We ambled at a leisurely pace down the still-empty streets, and everything was once again quite familiar. The sky grew lighter; birds started singing, the occasional car drove by and nothing was weird. We knew this world, we knew how to interact with it, how it functioned. I remember we walked to some park with children’s swings and slides, and sat on the swings for a long time in silence, swaying slightly, absorbing the sun and the sounds of things waking up around us. We stayed out for hours, too tired to talk, just resting and processing our strange journey.
Eventually we came home and joined my parents for breakfast. I wonder what my Mom must have thought, seeing us that morning. We shuffled in like Zombies, hardly animated, staring off into the distance. We didn’t eat much either…I couldn’t handle more than tea and a slice of toast. She probably thought Nikki and I had a fight, since we weren’t talking to each other. The truth is, I wasn’t distant from Nikki at all; I felt totally connected, aware of her every move, but after that stupendous peak overnight, we were just happy to sit and gather our energy.

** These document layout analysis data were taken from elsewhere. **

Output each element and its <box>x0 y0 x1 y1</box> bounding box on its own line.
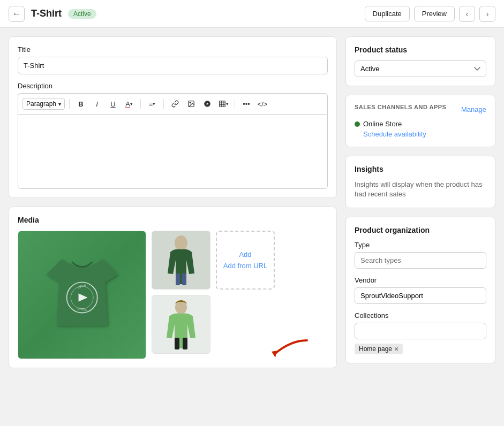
code-button[interactable]: </> <box>255 97 269 111</box>
red-arrow-indicator <box>269 335 312 362</box>
back-button[interactable]: ← <box>9 6 25 22</box>
svg-rect-18 <box>175 338 179 349</box>
product-status-card: Product status Active Draft <box>345 36 495 86</box>
media-title: Media <box>18 216 328 224</box>
home-page-tag: Home page × <box>355 344 403 354</box>
title-field-group: Title <box>18 45 328 74</box>
schedule-availability-row: Schedule availability <box>355 130 486 138</box>
media-card: Media <box>9 207 337 368</box>
page-title: T-Shirt <box>31 8 62 19</box>
image-button[interactable] <box>184 97 198 111</box>
vendor-field-group: Vendor <box>355 276 486 304</box>
product-org-card: Product organization Type Vendor Collect… <box>345 217 495 363</box>
toolbar-separator-2 <box>140 99 141 109</box>
prev-nav-button[interactable]: ‹ <box>459 6 475 22</box>
online-store-dot <box>355 121 360 127</box>
title-label: Title <box>18 45 328 54</box>
collections-label: Collections <box>355 311 486 320</box>
online-store-label: Online Store <box>363 120 402 128</box>
bold-button[interactable]: B <box>74 97 88 111</box>
insights-text: Insights will display when the product h… <box>355 180 486 199</box>
toolbar-separator-1 <box>69 99 70 109</box>
video-button[interactable] <box>200 97 214 111</box>
description-editor[interactable] <box>18 114 328 189</box>
svg-point-1 <box>190 102 191 103</box>
media-grid: LET'S GROW <box>18 231 328 359</box>
tag-remove-button[interactable]: × <box>394 345 398 353</box>
type-label: Type <box>355 241 486 249</box>
title-description-card: Title Description Paragraph ▾ B I U A <box>9 36 337 198</box>
product-org-title: Product organization <box>355 226 486 234</box>
manage-link[interactable]: Manage <box>461 105 486 113</box>
media-thumb-main[interactable]: LET'S GROW <box>18 231 146 359</box>
insights-title: Insights <box>355 165 486 173</box>
right-panel: Product status Active Draft SALES CHANNE… <box>345 36 495 363</box>
table-button[interactable]: ▾ <box>216 97 230 111</box>
collections-tags: Home page × <box>355 344 486 354</box>
insights-card: Insights Insights will display when the … <box>345 156 495 208</box>
link-button[interactable] <box>168 97 182 111</box>
media-thumb-2[interactable] <box>152 295 210 354</box>
add-media-button[interactable]: Add <box>239 250 251 258</box>
vendor-input[interactable] <box>355 287 486 304</box>
svg-rect-19 <box>183 338 187 349</box>
vendor-label: Vendor <box>355 276 486 284</box>
svg-rect-15 <box>176 273 180 285</box>
media-add-wrapper: Add Add from URL <box>216 231 275 359</box>
sales-channels-header: SALES CHANNELS AND APPS Manage <box>355 104 486 115</box>
schedule-availability-link[interactable]: Schedule availability <box>363 130 426 138</box>
editor-toolbar: Paragraph ▾ B I U A ▾ ≡ ▾ <box>18 93 328 114</box>
svg-rect-16 <box>182 273 186 285</box>
product-status-title: Product status <box>355 45 486 54</box>
main-layout: Title Description Paragraph ▾ B I U A <box>0 28 504 377</box>
paragraph-select[interactable]: Paragraph ▾ <box>22 98 65 110</box>
underline-button[interactable]: U <box>106 97 120 111</box>
description-label: Description <box>18 82 328 90</box>
svg-rect-4 <box>219 101 225 107</box>
more-button[interactable]: ••• <box>239 97 253 111</box>
italic-button[interactable]: I <box>90 97 104 111</box>
online-store-row: Online Store <box>355 120 486 128</box>
toolbar-separator-3 <box>163 99 164 109</box>
title-input[interactable] <box>18 57 328 74</box>
left-panel: Title Description Paragraph ▾ B I U A <box>9 36 337 368</box>
sales-channels-card: SALES CHANNELS AND APPS Manage Online St… <box>345 95 495 147</box>
svg-point-14 <box>175 235 187 250</box>
page-header: ← T-Shirt Active Duplicate Preview ‹ › <box>0 0 504 28</box>
media-thumb-1[interactable] <box>152 231 210 290</box>
status-select[interactable]: Active Draft <box>355 60 486 77</box>
description-field-group: Description Paragraph ▾ B I U A ▾ <box>18 82 328 189</box>
type-field-group: Type <box>355 241 486 269</box>
collections-field-group: Collections Home page × <box>355 311 486 354</box>
add-from-url-button[interactable]: Add from URL <box>223 262 267 270</box>
header-actions: Duplicate Preview ‹ › <box>365 6 495 22</box>
status-badge: Active <box>68 9 96 19</box>
collections-input[interactable] <box>355 323 486 339</box>
duplicate-button[interactable]: Duplicate <box>365 6 410 21</box>
toolbar-separator-4 <box>235 99 235 109</box>
color-button[interactable]: A ▾ <box>122 97 136 111</box>
media-add-box[interactable]: Add Add from URL <box>216 231 275 290</box>
preview-button[interactable]: Preview <box>414 6 455 21</box>
align-button[interactable]: ≡ ▾ <box>145 97 159 111</box>
next-nav-button[interactable]: › <box>479 6 495 22</box>
sales-channels-label: SALES CHANNELS AND APPS <box>355 104 446 110</box>
type-input[interactable] <box>355 252 486 269</box>
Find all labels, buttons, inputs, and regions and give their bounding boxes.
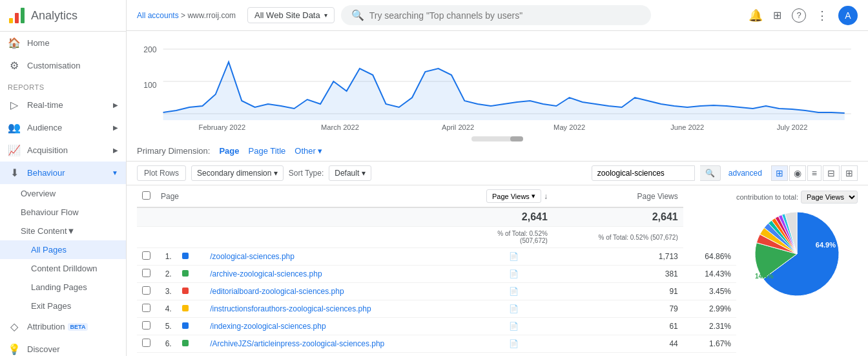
more-icon[interactable]: ⋮ bbox=[816, 8, 828, 23]
row-views: 61 bbox=[553, 318, 683, 335]
sort-down-icon: ↓ bbox=[544, 192, 548, 201]
row-color-dot bbox=[177, 318, 205, 335]
dim-page-title-link[interactable]: Page Title bbox=[249, 146, 286, 156]
sidebar-item-realtime[interactable]: ▷ Real-time ▶ bbox=[0, 94, 126, 116]
content-area: 200 100 February 2022 March 2022 April 2… bbox=[127, 31, 868, 356]
svg-rect-2 bbox=[21, 8, 25, 23]
table-search-input[interactable] bbox=[592, 165, 695, 181]
view-icons: ⊞ ◉ ≡ ⊟ ⊞ bbox=[771, 165, 858, 181]
advanced-link[interactable]: advanced bbox=[728, 169, 762, 178]
customisation-icon: ⚙ bbox=[8, 59, 21, 72]
reports-label: REPORTS bbox=[0, 77, 126, 94]
sidebar-item-exit-pages[interactable]: Exit Pages bbox=[0, 297, 126, 315]
sidebar-item-discover[interactable]: 💡 Discover bbox=[0, 338, 126, 356]
total-pct-1: % of Total: 0.52% (507,672) bbox=[475, 227, 553, 248]
sidebar-item-customisation[interactable]: ⚙ Customisation bbox=[0, 54, 126, 77]
discover-icon: 💡 bbox=[8, 343, 21, 355]
main-content: All accounts > www.rroij.com All Web Sit… bbox=[127, 0, 868, 356]
dim-page-link[interactable]: Page bbox=[219, 146, 239, 156]
row-num: 4. bbox=[156, 300, 177, 318]
sidebar-item-attribution[interactable]: ◇ Attribution BETA bbox=[0, 315, 126, 338]
sidebar-item-content-drilldown[interactable]: Content Drilldown bbox=[0, 259, 126, 278]
bell-icon[interactable]: 🔔 bbox=[749, 8, 763, 23]
row-checkbox[interactable] bbox=[142, 321, 150, 330]
sidebar-item-landing-pages[interactable]: Landing Pages bbox=[0, 278, 126, 297]
row-page[interactable]: /ArchiveJZS/articleinpress-zoological-sc… bbox=[205, 335, 475, 353]
pie-label-small: 14.4% bbox=[755, 273, 773, 280]
row-checkbox[interactable] bbox=[142, 286, 150, 295]
row-checkbox[interactable] bbox=[142, 251, 150, 260]
row-page[interactable]: /zoological-sciences.php bbox=[205, 248, 475, 266]
data-table: Page Page Views ▾ ↓ Page Views bbox=[137, 185, 736, 356]
sidebar-nav: 🏠 Home ⚙ Customisation REPORTS ▷ Real-ti… bbox=[0, 32, 126, 356]
app-title: Analytics bbox=[31, 9, 78, 23]
contribution-label: contribution to total: bbox=[736, 193, 798, 201]
row-views: 381 bbox=[553, 266, 683, 283]
acquisition-icon: 📈 bbox=[8, 144, 21, 156]
row-icon: 📄 bbox=[475, 353, 553, 357]
sidebar-item-home[interactable]: 🏠 Home bbox=[0, 32, 126, 54]
contribution-select[interactable]: Page Views bbox=[801, 191, 858, 204]
pivot-view-button[interactable]: ⊞ bbox=[841, 165, 858, 181]
breadcrumb-all-accounts[interactable]: All accounts bbox=[137, 11, 179, 20]
account-selector[interactable]: All Web Site Data ▾ bbox=[247, 7, 335, 23]
table-row: 5. /indexing-zoological-sciences.php 📄 6… bbox=[137, 318, 736, 335]
secondary-dimension-button[interactable]: Secondary dimension ▾ bbox=[191, 165, 284, 181]
row-page[interactable]: /editorialboard-zoological-sciences.php bbox=[205, 283, 475, 300]
sidebar-label-site-content: Site Content bbox=[21, 226, 67, 236]
sidebar-item-site-content[interactable]: Site Content ▼ bbox=[0, 222, 126, 240]
search-bar[interactable]: 🔍 bbox=[341, 5, 651, 25]
home-icon: 🏠 bbox=[8, 37, 21, 49]
pie-label-large: 64.9% bbox=[816, 241, 836, 249]
sidebar-item-behaviour-flow[interactable]: Behaviour Flow bbox=[0, 203, 126, 222]
row-pct: 1.67% bbox=[683, 335, 736, 353]
row-page[interactable]: /instructionsforauthors-zoological-scien… bbox=[205, 300, 475, 318]
dim-other-link[interactable]: Other ▾ bbox=[294, 146, 322, 156]
compare-view-button[interactable]: ⊟ bbox=[823, 165, 840, 181]
row-num: 6. bbox=[156, 335, 177, 353]
row-num: 7. bbox=[156, 353, 177, 357]
sidebar-item-behaviour[interactable]: ⬇ Behaviour ▼ bbox=[0, 162, 126, 184]
realtime-chevron: ▶ bbox=[113, 101, 118, 109]
total-views-1: 2,641 bbox=[475, 207, 553, 227]
chart-scrollbar[interactable] bbox=[471, 136, 523, 141]
row-checkbox[interactable] bbox=[142, 269, 150, 277]
row-checkbox[interactable] bbox=[142, 304, 150, 312]
row-num: 1. bbox=[156, 248, 177, 266]
pie-view-button[interactable]: ◉ bbox=[789, 165, 806, 181]
data-table-area: Page Page Views ▾ ↓ Page Views bbox=[127, 185, 868, 356]
help-icon[interactable]: ? bbox=[792, 8, 806, 23]
row-page[interactable]: /indexing-zoological-sciences.php bbox=[205, 318, 475, 335]
row-page[interactable]: /aimsandscope-zoological-sciences.php bbox=[205, 353, 475, 357]
svg-text:July 2022: July 2022 bbox=[777, 123, 808, 131]
row-checkbox[interactable] bbox=[142, 339, 150, 347]
plot-rows-button[interactable]: Plot Rows bbox=[137, 165, 186, 181]
sidebar-item-overview[interactable]: Overview bbox=[0, 184, 126, 203]
col-pageviews-header: Page Views ▾ ↓ bbox=[475, 185, 553, 207]
sort-type-button[interactable]: Default ▾ bbox=[329, 165, 371, 181]
grid-icon[interactable]: ⊞ bbox=[773, 9, 781, 21]
row-page[interactable]: /archive-zoological-sciences.php bbox=[205, 266, 475, 283]
table-row: 2. /archive-zoological-sciences.php 📄 38… bbox=[137, 266, 736, 283]
sort-type-label: Sort Type: bbox=[289, 169, 324, 178]
breadcrumb-separator: > bbox=[181, 11, 187, 20]
bar-view-button[interactable]: ≡ bbox=[807, 165, 822, 181]
realtime-icon: ▷ bbox=[8, 99, 21, 111]
sidebar-item-acquisition[interactable]: 📈 Acquisition ▶ bbox=[0, 139, 126, 162]
sidebar-label-content-drilldown: Content Drilldown bbox=[31, 264, 98, 273]
svg-text:March 2022: March 2022 bbox=[321, 123, 359, 131]
select-all-checkbox[interactable] bbox=[142, 191, 150, 200]
search-input[interactable] bbox=[369, 10, 641, 21]
sidebar-item-audience[interactable]: 👥 Audience ▶ bbox=[0, 116, 126, 139]
sidebar-label-overview: Overview bbox=[21, 189, 56, 198]
breadcrumb-domain: www.rroij.com bbox=[187, 11, 236, 20]
table-view-button[interactable]: ⊞ bbox=[771, 165, 788, 181]
row-color-dot bbox=[177, 248, 205, 266]
avatar[interactable]: A bbox=[838, 6, 858, 25]
acquisition-chevron: ▶ bbox=[113, 147, 118, 154]
pageviews-sort-button[interactable]: Page Views ▾ bbox=[486, 189, 541, 203]
table-search-button[interactable]: 🔍 bbox=[700, 165, 721, 181]
sidebar-label-acquisition: Acquisition bbox=[27, 145, 68, 155]
sidebar-item-all-pages[interactable]: All Pages bbox=[0, 240, 126, 259]
chart-area: 200 100 February 2022 March 2022 April 2… bbox=[127, 31, 868, 141]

I remember being pretty much out of it for the rest of the day.
Approaching the experience objectively, it might not appear particularly dramatic – no scary monsters or holy visions, and my Zen Satori remained elusive – but it was nevertheless vastly impactful. By breaking the continuity of my awareness, it destabilized my perennial assumption – my certainty – that the world was merely what I normally perceived it to be. The fact is, the world that we inhabit is infinitely complex and enigmatic. My identity was also reconfigured in the process, given the LSD had unlocked a part of my being that was previously concealed. It transformed my self-understanding; now I knew there was more to me because I felt it, I remembered being it. The Mystics were right in looking within. There is a mystery there, a hidden untapped potential lurking in the human mind that I believe could redefine our culture and world-view. Whatever method is employed, be it entheogens, meditation or some other practice, the journey is a significant and rewarding one to take.